Serializer - Generic serializer interface for STk

version 0.3.3

Shiro Kawai (shiro@acm.org)


Table of Contents


Copyright (C) 2000 Shiro Kawai (shiro@acm.org)

1. Introduction

This package provides an interface for a serializer, which converts Scheme objects to an external presentation which can later be read back to reconstruct the structure topologically equal to the original one.

Object serialization technique is important when applications exchange data with each other by persistent storage or over networks. Some programming languages such as Java and Python support the serialization feature by the standard library. Scheme does have a clearly defined external presentation, but it doesn't handle shared substructure, circular reference, or user defined classes.

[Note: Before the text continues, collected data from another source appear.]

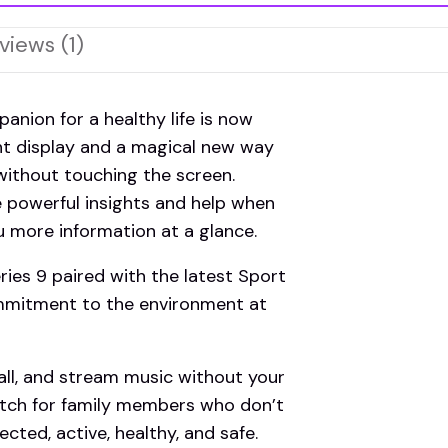
views (1)
ion for a healthy life is now
ht display and a magical new way
without touching the screen.
e powerful insights and help when
 more information at a glance.
s 9 paired with the latest Sport
ommitment to the environment at
l, and stream music without your
tch for family members who don’t
cted, active, healthy, and safe.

Having a standard serializer is handy but also has its drawback. The requirements for a serializer may differ among applications; some applications may need human-readable ASCII representation, while others need to have binary ones prefering serialization speed, even compensating the portability of the serialized data.

Instead of providing a single instance of implementation, this package defines an abstract class <serializer> for the common interface. Libraries which need a serializer can use <serializer> class without knowing actual implementation. You can implement your own serializer independently, and just "plug-in" it to your application.

A couple of implementations, <aserializer> and <dserialzier>, come with this package.

2. Installation

The most recent version of this document and the package can be obtained at the following URL. (The package tarball includes the document as well).

You need STk 4.0.1 or above. STk is available at http://kaolin.unice.fr/stk/.

3. Using a serializer

A serializer interface is available by this `require' form:

(require "serializer")

If you actually create an instance of a serializer, you need to use one of actual implementations instead of serializer module. An implementation called aserializer comes with the serializer package. Thus you can say the following instead of the above.

(require "aserializer")

3.1 Class <serializer>

Class: <serializer>
An abstract base class defining the serializer interface. This class implements predicates and accessors, but the actual serialization algorithm should be implemented by the subclasses.

This class has three slots.

Instance Variable: <serializer> port
A port associated to this serializer. If the serializer is an input serializer, it reads the data from this port. If the serializer is an output serializer, it writes the data to this port.

Instance Variable: <serializer> direction
This slot contains :in if this is an input serializer, or :out if this is an output serializer.

Instance Variable: <serializer> preserve-equality
This slot contains a boolean value indicating the serializer should preserve equality of serialized format. See the description below.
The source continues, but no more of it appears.